RECORDS PROVIDED:
........
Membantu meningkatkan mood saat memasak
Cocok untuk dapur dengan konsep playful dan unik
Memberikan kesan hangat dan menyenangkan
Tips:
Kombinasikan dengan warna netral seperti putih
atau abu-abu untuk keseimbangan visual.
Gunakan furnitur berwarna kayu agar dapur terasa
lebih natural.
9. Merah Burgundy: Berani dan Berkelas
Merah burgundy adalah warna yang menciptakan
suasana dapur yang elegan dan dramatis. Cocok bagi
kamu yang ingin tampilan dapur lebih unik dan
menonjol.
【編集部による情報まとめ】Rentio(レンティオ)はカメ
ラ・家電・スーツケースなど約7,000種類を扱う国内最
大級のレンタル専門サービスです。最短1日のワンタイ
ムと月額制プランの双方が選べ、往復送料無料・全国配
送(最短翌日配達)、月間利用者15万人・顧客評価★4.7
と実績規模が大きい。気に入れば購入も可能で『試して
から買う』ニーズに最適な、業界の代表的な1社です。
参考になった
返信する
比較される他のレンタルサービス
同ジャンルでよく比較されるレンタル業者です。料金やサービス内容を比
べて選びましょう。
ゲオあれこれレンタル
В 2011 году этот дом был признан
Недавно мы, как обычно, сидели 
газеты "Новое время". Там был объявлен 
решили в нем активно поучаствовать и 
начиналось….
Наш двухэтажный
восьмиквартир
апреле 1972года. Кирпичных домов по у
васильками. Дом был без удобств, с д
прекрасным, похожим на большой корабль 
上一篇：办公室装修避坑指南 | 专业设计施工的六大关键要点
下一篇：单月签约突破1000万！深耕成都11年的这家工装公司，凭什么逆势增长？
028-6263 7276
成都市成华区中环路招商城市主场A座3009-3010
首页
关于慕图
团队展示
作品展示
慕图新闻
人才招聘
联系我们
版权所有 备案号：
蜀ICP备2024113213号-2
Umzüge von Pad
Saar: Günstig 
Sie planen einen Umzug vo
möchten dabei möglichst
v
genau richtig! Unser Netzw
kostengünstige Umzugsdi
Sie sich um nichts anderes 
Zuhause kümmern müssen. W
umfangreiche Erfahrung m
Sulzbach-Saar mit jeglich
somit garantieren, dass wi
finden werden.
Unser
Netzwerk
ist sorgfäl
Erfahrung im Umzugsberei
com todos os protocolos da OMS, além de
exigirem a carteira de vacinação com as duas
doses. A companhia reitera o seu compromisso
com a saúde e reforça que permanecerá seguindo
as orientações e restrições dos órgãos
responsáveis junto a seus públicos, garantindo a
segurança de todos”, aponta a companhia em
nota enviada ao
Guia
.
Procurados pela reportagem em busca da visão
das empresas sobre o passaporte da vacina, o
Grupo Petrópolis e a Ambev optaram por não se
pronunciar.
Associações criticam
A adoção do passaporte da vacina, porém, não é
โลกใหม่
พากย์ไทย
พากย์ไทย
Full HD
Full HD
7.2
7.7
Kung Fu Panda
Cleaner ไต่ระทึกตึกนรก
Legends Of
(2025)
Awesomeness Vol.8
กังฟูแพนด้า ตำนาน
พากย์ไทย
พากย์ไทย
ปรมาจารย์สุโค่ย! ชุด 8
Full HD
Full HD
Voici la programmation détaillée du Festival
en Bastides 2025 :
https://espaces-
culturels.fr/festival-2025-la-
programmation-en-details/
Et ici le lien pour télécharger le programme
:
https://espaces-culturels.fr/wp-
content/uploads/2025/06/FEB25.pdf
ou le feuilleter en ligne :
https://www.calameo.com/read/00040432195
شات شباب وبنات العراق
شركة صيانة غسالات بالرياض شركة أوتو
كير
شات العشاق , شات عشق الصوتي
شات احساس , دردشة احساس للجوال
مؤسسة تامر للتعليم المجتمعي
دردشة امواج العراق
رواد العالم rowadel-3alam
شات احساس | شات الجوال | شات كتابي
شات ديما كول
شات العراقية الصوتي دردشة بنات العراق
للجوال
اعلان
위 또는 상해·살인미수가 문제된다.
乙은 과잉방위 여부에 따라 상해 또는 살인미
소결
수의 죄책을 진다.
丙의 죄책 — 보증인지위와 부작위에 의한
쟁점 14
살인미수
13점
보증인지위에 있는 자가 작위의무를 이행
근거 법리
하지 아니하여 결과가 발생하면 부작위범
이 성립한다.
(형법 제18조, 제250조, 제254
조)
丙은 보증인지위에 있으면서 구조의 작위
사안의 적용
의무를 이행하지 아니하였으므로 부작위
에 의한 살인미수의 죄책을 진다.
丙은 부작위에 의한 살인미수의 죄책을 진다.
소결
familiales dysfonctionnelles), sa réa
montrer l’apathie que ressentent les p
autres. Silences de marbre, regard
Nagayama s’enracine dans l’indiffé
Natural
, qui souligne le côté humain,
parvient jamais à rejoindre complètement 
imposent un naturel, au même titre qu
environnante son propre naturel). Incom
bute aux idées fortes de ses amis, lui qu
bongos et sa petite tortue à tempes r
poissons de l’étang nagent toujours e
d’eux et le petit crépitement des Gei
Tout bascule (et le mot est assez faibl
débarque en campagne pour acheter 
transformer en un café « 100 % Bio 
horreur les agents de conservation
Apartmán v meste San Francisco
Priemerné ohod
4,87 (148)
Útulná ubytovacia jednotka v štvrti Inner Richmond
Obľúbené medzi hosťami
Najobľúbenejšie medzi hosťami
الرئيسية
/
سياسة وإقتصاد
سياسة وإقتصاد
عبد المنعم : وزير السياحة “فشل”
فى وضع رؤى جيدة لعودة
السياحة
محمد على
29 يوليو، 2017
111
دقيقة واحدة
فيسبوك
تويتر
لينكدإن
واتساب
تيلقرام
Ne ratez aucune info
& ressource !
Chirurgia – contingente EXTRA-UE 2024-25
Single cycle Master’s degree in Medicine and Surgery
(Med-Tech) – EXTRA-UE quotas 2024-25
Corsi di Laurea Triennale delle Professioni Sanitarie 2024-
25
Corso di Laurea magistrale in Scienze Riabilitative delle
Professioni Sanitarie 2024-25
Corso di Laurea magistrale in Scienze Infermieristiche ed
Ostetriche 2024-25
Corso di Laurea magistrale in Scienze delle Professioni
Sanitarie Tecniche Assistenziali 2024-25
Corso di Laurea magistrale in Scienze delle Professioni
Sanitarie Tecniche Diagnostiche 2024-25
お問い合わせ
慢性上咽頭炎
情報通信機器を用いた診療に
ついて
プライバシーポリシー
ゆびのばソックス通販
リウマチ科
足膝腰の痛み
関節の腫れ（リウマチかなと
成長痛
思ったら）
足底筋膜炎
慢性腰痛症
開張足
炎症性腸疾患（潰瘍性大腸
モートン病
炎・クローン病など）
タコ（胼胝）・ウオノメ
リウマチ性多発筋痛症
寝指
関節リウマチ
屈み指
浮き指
........
WHAT TO PRODUCE: In the entries above, locate every line with the word "살인미수의" and copy it.

YOUR RESPONSE:
에 의한 살인미수의 죄책을 진다.
丙은 부작위에 의한 살인미수의 죄책을 진다.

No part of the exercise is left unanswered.